General Insurance Financial Overview
Glossary of Non-GAAP
Financial Measures
B
Glossary of Non-GAAP
Book Value per Common Share, Excluding Accumulated Other Comprehensive Income (Loss) (AOCI) adjusted for the cumulative unrealized gains
and losses related to Fortitude Re funds withheld assets and Deferred Tax Assets (DTA) (Adjusted Book Value per Common Share) is used to show the
amount of our net worth on a per-common share basis after eliminating items that can fluctuate significantly from period to period including changes in fair
value of AIG's available for sale securities portfolio, foreign currency translation adjustments and U.S. tax attribute deferred tax assets.
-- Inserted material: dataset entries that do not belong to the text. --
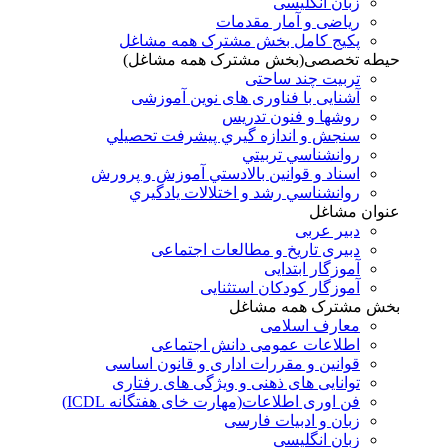
زبان انگلیسی
ریاضی و آمار مقدمات
پکیج کامل بخش مشترک همه مشاغل
حیطه تخصصی(بخش مشترک همه مشاغل)
تربیت چند ساحتی
آشنایی با فناوری های نوین آموزشی
روشها و فنون تدريس
سنجش و اندازه گيري پيشرفت تحصيلي
روانشناسي تربيتي
اسناد و قوانين بالادستي آموزش و پرورش
روانشناسي رشد و اختلالات يادگيري
عنوان مشاغل
دبير عربی
دبیری تاریخ و مطالعات اجتماعی
آموزگار ابتدایی
آموزگار کودکان استثنایی
بخش مشترک همه مشاغل
معارف اسلامی
اطلاعات عمومی دانش اجتماعی
قوانین و مقررات اداری و قانون اساسی
توانایی های ذهنی و ویژگی های رفتاری
فن اوری اطلاعات(مهارت خای هفتگانه ICDL)
زبان و ادبیات فارسی
زبان انگلیسی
This measure also
eliminates the asymmetrical impact resulting from changes in fair value of our available for sale securities portfolio wherein there is largely no offsetting
impact for certain related insurance liabilities. In addition, we adjust for the cumulative unrealized gains and losses related to Fortitude Re funds withheld
assets since these fair value movements are economically transferred to Fortitude Re. We exclude deferred tax assets representing U.S. tax attributes
related to net operating loss carryforwards and foreign tax credits as they have not yet been utilized. Amounts for interim periods are estimates based on
projections of full-year attribute utilization. As net operating loss carryforwards and foreign tax credits are utilized, the portion of the DTA utilized is
included in these book value per common share metrics. Adjusted Book Value per Common Share is derived by dividing Total AIG common shareholders'
equity, excluding AOCI adjusted for the cumulative unrealized gains and losses related to Fortitude Re funds withheld assets, and DTA (Adjusted Common
Shareholders' Equity), by total common shares outstanding.
■ Book Value per Common Share, Excluding Goodwill, Value of Business Acquired (VOBA), Value of Distribution Channel Acquired (VODA), Other
Intangible Assets, AOCI adjusted for the cumulative unrealized gains and losses related to Fortitude Re funds withheld assets, and Deferred Tax
Assets (DTA) (Adjusted Tangible Book Value per Common Share) is used to provide more accurate measure of the realizable value of shareholder on a
per-common share basis. Adjusted Tangible Book Value per Common Share is derived by dividing Total AIG common shareholders' equity, excluding
intangible assets, AOCI adjusted for the cumulative unrealized gains and losses related to Fortitude Re funds withheld assets, and DTA (Adjusted Tangible
Common Shareholders' Equity), by total common shares outstanding.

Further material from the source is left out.